I use 600 x 600 gloss black tiles as a benchtop & a piece of stainless for a splashback.
it depends on the tile. the ones I use are from Metro tiles, they are called "Marrazzi". I pay $30/m but the RRP is $60.
if you butt them together there is a very small valley which I filled once and couldnt tell the difference, so I didnt bother after that.
first, realise there wont be many joins as they are 600mm wide. from a distance you cant see any joins, and Ive never had anyone say to an agent "oh, these are tiles? look at the joins!" but I have had quite a few who said "nice granite benchtop" & the agent shut his mouth in photos it honestly looks like granite.
crashy, have you got any pics of your tiles. i looked up metro tiles to see what they looked like but the site maintains that Marrazzi tiles not found.
Got quotes back from builders for removing and supporting walls between kitchen and living room – $2450 (extra support put within celiling) + get asbestos remoed first and $2300 with beam below ceiling – bulkhead style. Think will go for latter.
Already allocated nearly $15000 of budget and still need to cost bathroom, laundry and outdoor stuff. Trying to start from largest expenses.
Debating whether to have a go at the painting to save a bit, far from pro but my husband has come home from work on occasion to find the colour of a room has changed!

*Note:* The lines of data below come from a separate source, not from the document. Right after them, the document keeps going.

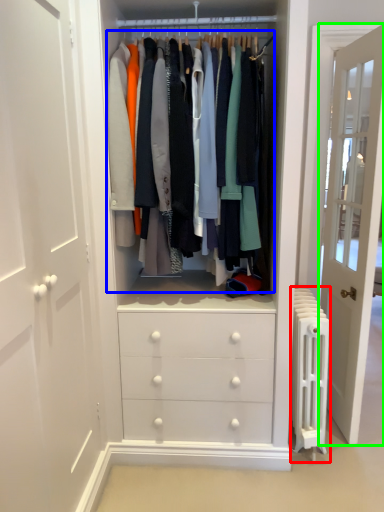 Question: Considering the real-world distances, which object is farthest from radiator (highlighted by a red box)? closet (highlighted by a blue box) or door (highlighted by a green box)?

Choices:
 (A) closet
 (B) door

Answer: (A) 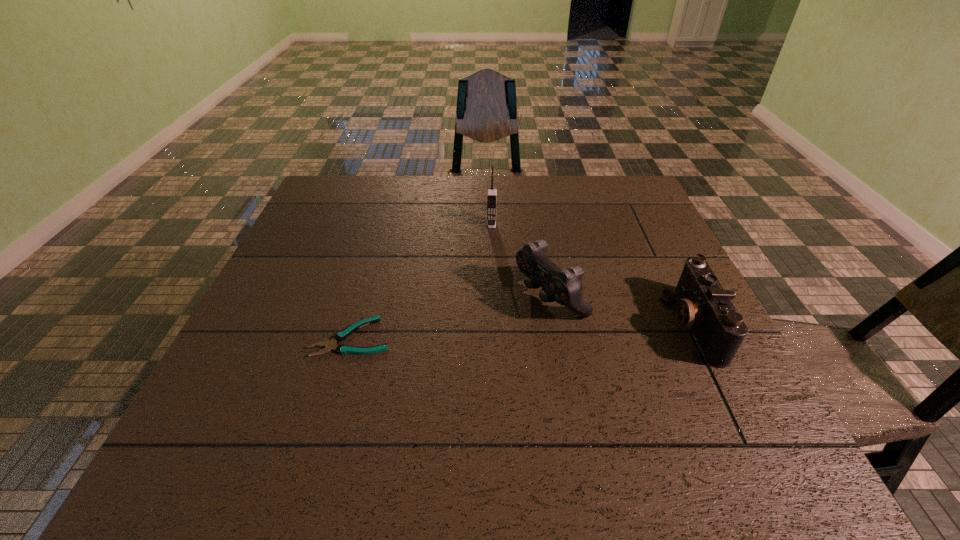 This screenshot has width=960, height=540. I want to click on the leftmost object, so click(x=340, y=336).

Locate an element on the screen. Image resolution: width=960 pixels, height=540 pixels. the shortest object is located at coordinates (340, 336).

Find the location of a particular element. This screenshot has height=540, width=960. the rightmost object is located at coordinates (704, 305).

Where is `the third object from left to right`? The width and height of the screenshot is (960, 540). the third object from left to right is located at coordinates (564, 286).

Locate an element on the screen. the tallest object is located at coordinates (491, 192).

Locate an element on the screen. the farthest object is located at coordinates 491,192.

The height and width of the screenshot is (540, 960). Find the location of `free space located 0.090m on the back of the leftmost object`. free space located 0.090m on the back of the leftmost object is located at coordinates (365, 291).

I want to click on vacant space located 0.130m on the front-facing side of the camera, so click(x=612, y=325).

This screenshot has width=960, height=540. In order to click on free space located on the front-facing side of the camera in this screenshot , I will do `click(572, 325)`.

This screenshot has width=960, height=540. I want to click on free space located on the front-facing side of the camera, so click(492, 325). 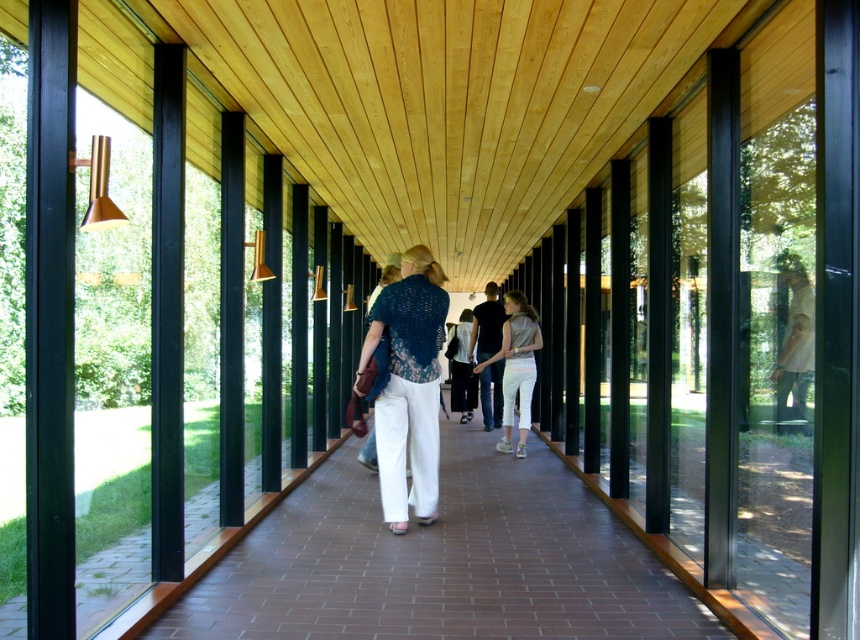 You are standing in the corridor and notice a brown brick path at center and a person wearing white cotton pants at center. From your perspective, which object is to the left?

The white cotton pants at center are to the left of the brown brick path at center because the brown brick path at center is positioned on the right side of white cotton pants at center.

More like $1250 – first guy has included asbestos removal (diff company) and other guy wants me to do on top of that amt.
Rang to discuss with preferred builder and recommends beneath celing as (a) extra costs incurred to get beams into ceiling – remove some of aluminium roof and (b) doesn’t feel could get adequate support.
Still waiting for banks to get get going and set up my supposedly preapproved loan. I almost think our first bank wants to make the sale fall thru because we got 2nd mortgage thru diff bank. With less than 2 weeks b4 settlement, the first bank has rung today to say they have to do a driveby valuation b4 will agree other bank being 2nd mortgage. A bit over the top since a quick look on the internet would tell them more and our total borrowing/value will be less than 50%. They also told us they can’t guarantee approval will be given b4 the settlement date.
Been busy getting quotes and costing the renos. An idea of the plans so far:
Kitchen – L-shaped kitchen, including benchtops and wall cabinets $1850
Tiler – best quote (not necessarily cheapest) $800 to tile the bathroom – need to work on this one I think but a lot of the tilers are fully booked until well after new year
Painter – ~$5500 to do whole house including sealing the laundry walls that are currently unpainted fibro
Painter suggested the raw laundry floor would look fine painted and I think will go for that – is smooth cement floor.
Plumber is still ongoing – first quote was around $2000 when all doing is replacing toilet, moving vanity and dishwasher plumbing – the house is wooden floors and easily accessible – seems ridiculous to me
Also sourced 2nds pavers for the patio area, looked for tiles – need to find a place that has bargain area, selecting paint colours
Finally settled 2 days ago. Began demo/clean up today – a big old green house, old pavers, carpets, lino, curtains etc. The boards under the covering are in awesome nic. One truckload down ..???? to go.